━━━ SUPPLIED DATA

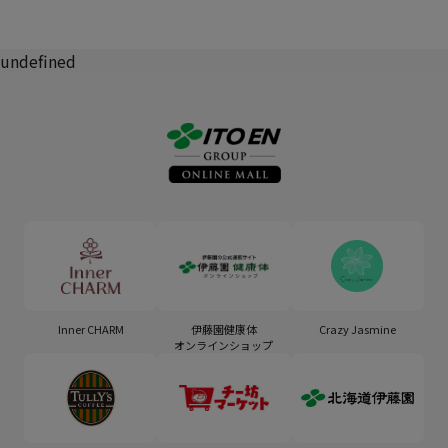
undefined
Inner CHARM
伊藤園健康体
Crazy Jasmine
オンラインショップ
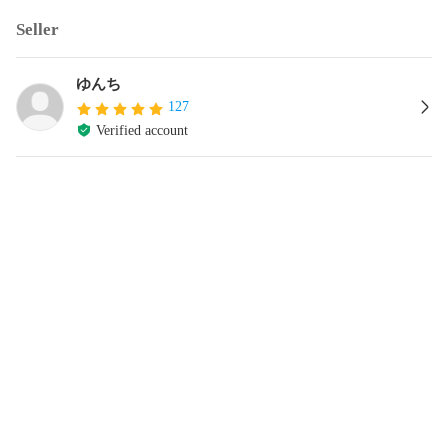
Seller
ゆんち
127
Verified account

━━━━━━

WORK REQUEST: Every line above gets copied exactly; none of the pictures do.

OUTPUT OF THE EXERCISE:
undefined
Inner CHARM
伊藤園健康体
Crazy Jasmine
オンラインショップ
Seller
ゆんち
127
Verified account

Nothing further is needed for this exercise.